Nacls and security groups are important topics for AWS certificate exams. If you are planning to take aws architect exams then this post is a good read for you. Through this blog post I will try to cover major differences between nacls and security groups.
Nacls (Network Access control lists):
- Nacls operate on subnet level layer. Its an optional security layer that acts as firewall on subnet to control traffic in or out of subnets.

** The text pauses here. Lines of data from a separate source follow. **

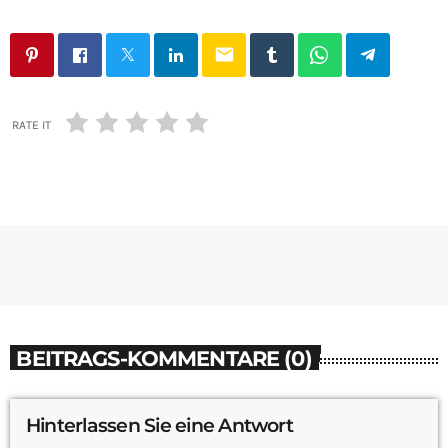
email
RATE IT
BEITRAGS-KOMMENTARE (0)
Hinterlassen Sie eine Antwort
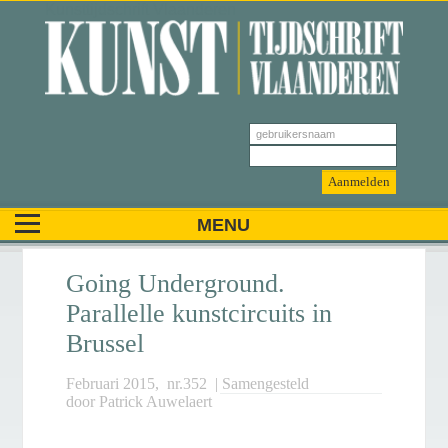
Kunsttijdschrift Vlaanderen
Going Underground.
Parallelle kunstcircuits in
Brussel
Februari 2015
, nr.
352
| Samengesteld
door
Patrick Auwelaert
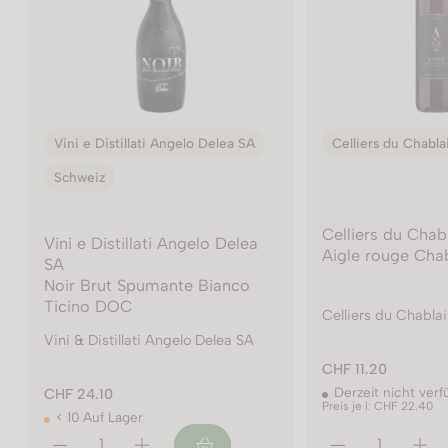
Celliers du Chablais
Schweiz
L'Esprit Valaisan
Celliers du Chablais
L'Esprit Valaisan
Aigle rouge Chablais AOC
Dôle AOC Valais
Celliers du Chablais
LEsprit Valaisan
CHF 11.20
CHF 5.90
Derzeit nicht verfügbar
> 10 Auf Lager
Preis je l: CHF 22.40
Preis je l: CHF 11.80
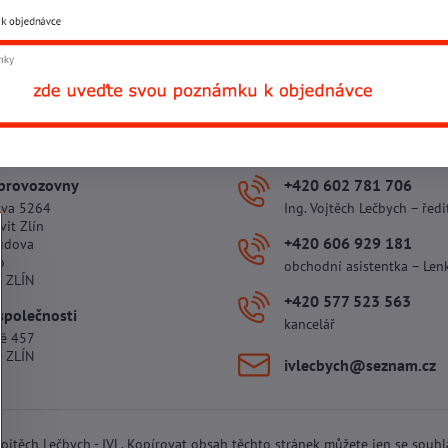
gorie
Výprodej nitě
Nitě SYNTON
Facebook
Twitter
Bluesky
Pinterest
Reddit
L
 provozovny
+420 602 781 706
ova 5264
Ing. Vojtěch Lečbych – ředi
vit Zlín
+420 606 929 181
udova
o
obchodní asistentka – Len
 ZLÍN
+420 577 523 563
společnosti
kancelář
tě 457
 ZLÍN
ivlecbych​@seznam​.cz
 Vojtěch Lečbych - IVL. Kopírovat obsah těchto stránek můžete jen se souh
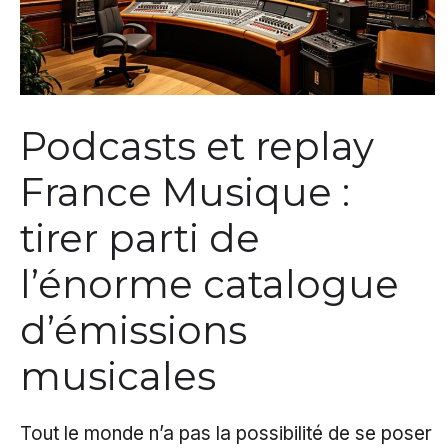
Podcasts et replay
France Musique :
tirer parti de
l’énorme catalogue
d’émissions
musicales
Tout le monde n’a pas la possibilité de se poser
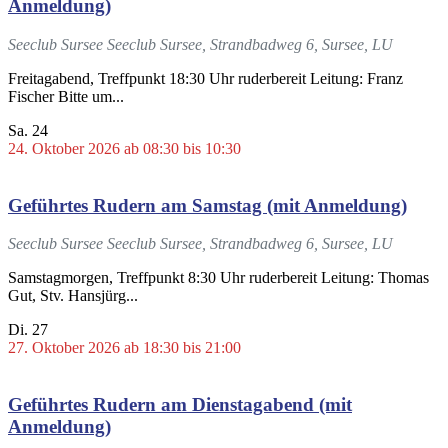
Anmeldung)
Seeclub Sursee
Seeclub Sursee, Strandbadweg 6, Sursee, LU
Freitagabend, Treffpunkt 18:30 Uhr ruderbereit Leitung: Franz
Fischer Bitte um...
Sa.
24
24. Oktober 2026 ab 08:30
bis
10:30
Geführtes Rudern am Samstag (mit Anmeldung)
Seeclub Sursee
Seeclub Sursee, Strandbadweg 6, Sursee, LU
Samstagmorgen, Treffpunkt 8:30 Uhr ruderbereit Leitung: Thomas
Gut, Stv. Hansjürg...
Di.
27
27. Oktober 2026 ab 18:30
bis
21:00
Geführtes Rudern am Dienstagabend (mit
Anmeldung)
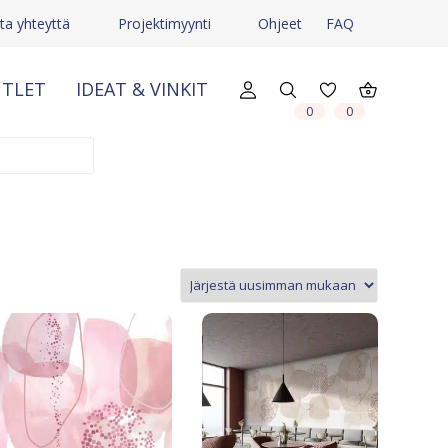
ta yhteyttä
Projektimyynti
Ohjeet
FAQ
TLET
IDEAT & VINKIT
X
X
0
0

- Each instance in a subnet is bound by a common nacl rules that are applicable to all instances in that subnet.
- Nacls has separate inbound and outbound rule. Each rule can either allow or deny traffic. Default rules allows all inbound and outbound traffic. A new ACL denies all inbound and outbound traffic.
- Nacls are stateless, rules applied for incoming has to be explicitly applied for outbound.
- Nacls rules are applied in order of lower to upper. If a same rule is applied twice the rule with less order number will be applied.
- You can say it is second level firewall which works after security group which comes as first level firewall.
- Security groups operates at instance level layer.
- Each instance in a security can be assigned different security groups. A single instance can be assigned 5 security groups and each security group can have 50 rules.
- Security group allows you to add or remove rules for both inbound and outbound traffic. Default security group allows outbound rules but does not allow all inbound rule. With security groups you can only allow rules but cannot deny.
- Security groups are stateful that means any incoming rule applied automatically gets applied for outbound. You do not need to explicitly allow.
- All rules specified in a security group are applied.
- Security group is first level firewall.